Antes de ir embora, o gordinho comprou um pênis de chocolate meio amargo para presentear um colega de trabalho hetero. “Só de zoação”. Armando pensou em como o sucesso da loja estava associado ao crescimento do consumo irônico. Todo mundo vive colocando malícia infantilóide nas coisas. Odiava essa turminha irreverente. Se sentia deslocado naquele ramo, apesar das boas vendas. E para completar, a fanfarronice do sócio, estampada em uma revista de grande circulação, o deixara realmente puto.
-Olha para isso, Cardoso! Todos pensam que somos um casal! Eu devia te cobrir de porrada, mas acho que você vai é gostar...
-Vou mesmo.

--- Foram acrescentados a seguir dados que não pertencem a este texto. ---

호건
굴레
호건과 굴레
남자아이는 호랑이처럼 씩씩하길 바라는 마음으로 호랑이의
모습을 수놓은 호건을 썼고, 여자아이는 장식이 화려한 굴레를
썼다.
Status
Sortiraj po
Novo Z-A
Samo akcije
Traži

Agora fica calmo, pensa comigo: a entrevista foi uma grande jogada de marketing. A confissão de minha homossexualidade é só um detalhe. Pouco importa. O importante é que o interesse pela nossa vida privada vai atrair mais e mais clientes.

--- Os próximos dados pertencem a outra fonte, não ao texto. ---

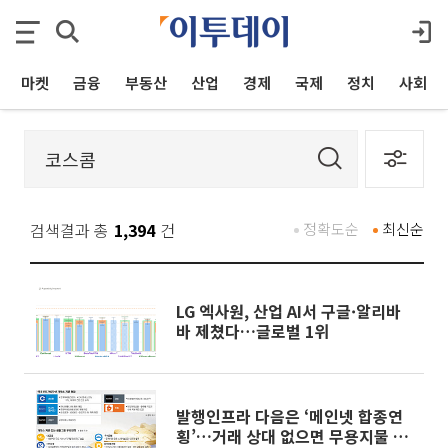
마켓
금융
부동산
산업
경제
국제
정치
사회
검색결과 총
1,394
건
정확도순
최신순
LG 엑사원, 산업 AI서 구글·알리바
바 제쳤다…글로벌 1위
발행인프라 다음은 ‘메인넷 합종연
횡’…거래 상대 없으면 무용지물 [가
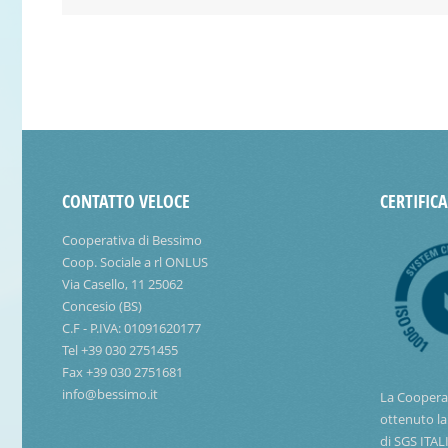
CONTATTO VELOCE
CERTIFIC
Cooperativa di Bessimo
Coop. Sociale a rl ONLUS
Via Casello, 11 25062
Concesio (BS)
C.F - P.IVA: 01091620177
Tel +39 030 2751455
Fax +39 030 2751681
info@bessimo.it
La Coopera
ottenuto la
di SGS ITAL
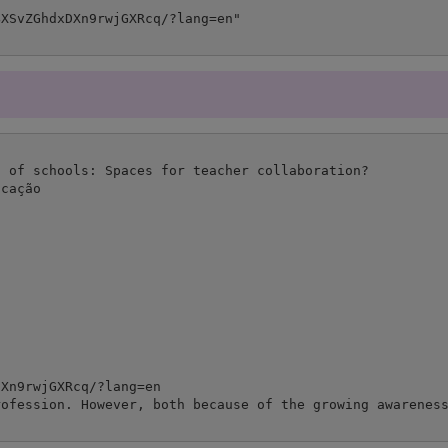
 of schools: Spaces for teacher collaboration?

cação

Xn9rwjGXRcq/?lang=en

rofession. However, both because of the growing awareness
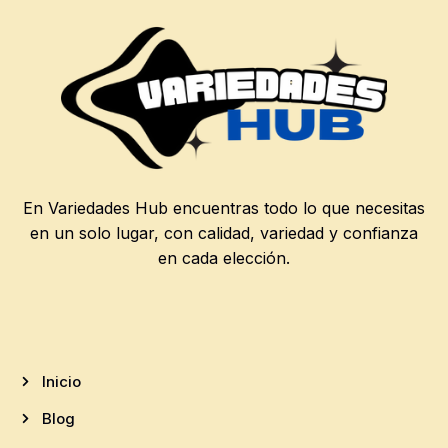
En Variedades Hub encuentras todo lo que necesitas
en un solo lugar, con calidad, variedad y confianza
en cada elección.
Inicio
Blog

-Jogada de marketing é o caralho! Você sempre foi um enrustido e aproveitou os holofotes para sair do armário. Só não precisava mentir a meu respeito.
-Não coloque palavras na minha boca. Eu não disse nenhuma mentira.

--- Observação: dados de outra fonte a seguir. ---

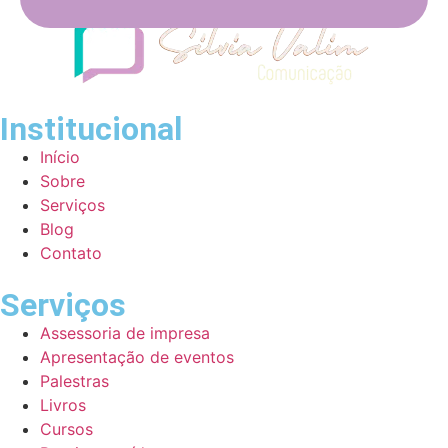
Institucional
Início
Sobre
Serviços
Blog
Contato
Serviços
Assessoria de impresa
Apresentação de eventos
Palestras
Livros
Cursos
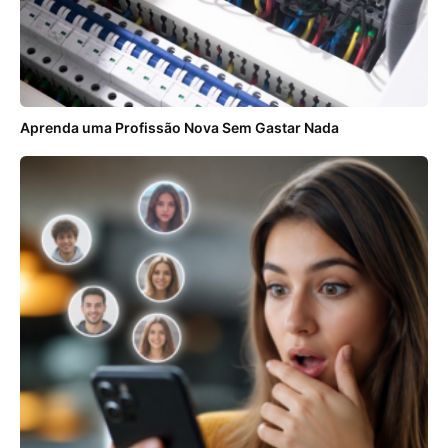
Aprenda uma Profissão Nova Sem Gastar Nada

-Não disse? Vou ler o maldito trecho para refrescar sua memória: “Não nego minha homossexualidade, já o meu sócio é bastante discreto. Jamais faria uma confissão dessas. É um direito dele. Mas posso revelar que a empatia entre nós, torna o sucesso da loja mais consistente. Quando a gente se une a alguém que gosta, o resultado é sempre feliz...”. E por aí vai... puta que o pariu!! Se isso não é chamar alguém de viado publicamente, eu não sei o que é!
-Desencana, Armando. Somos personagens da vida paulistana. Estamos sujeitos a fofocas. Vai por mim, isso é bom para o negócio.
-Vai falar isso para a Dulce! Por mais que eu repita a ela que nunca tive um caso com meu amigo de infância, ela sempre ficará desconfiada. Meus amigos do boliche agora acham que eu mordo a fronha desde criancinha.
-Nossa! Eles pensam isso? Será que é porque você abriu uma loja de caralhos chamada Here comes the fun no meio da rua Augusta? Ou será por motivos mais secretos? Conta pra mim, Mandinho.
-Dobra tua língua, safado! Só dei essa bandeira toda porque achei que nossa parceria renderia grana. Mas não era esse tipo de “parceria” que eu tinha em mente. Você vai se retratar publicamente!
-Ora, não delira. Depois sou eu que tenho mania de grandeza. O que está feito está feito. A Dulce que se lixe. Se te trata desse jeito é porque não merece você.
-Vou te mostrar o que VOCÊ merece. – Armando empurra Cardoso com violência sobre uma mesa repleta de velas em forma de pênis. Várias se quebram no chão.
Cardoso levanta possesso com a atitude do sócio:
-Aaaahhh! Ficou doido? Olha o prejuízo, seu mané! Essas velas são importadas do Brunei!
-Eu vou quebrar cada falo desses na tua cabeça até você ir se explicar com a Dulce e com o jornal.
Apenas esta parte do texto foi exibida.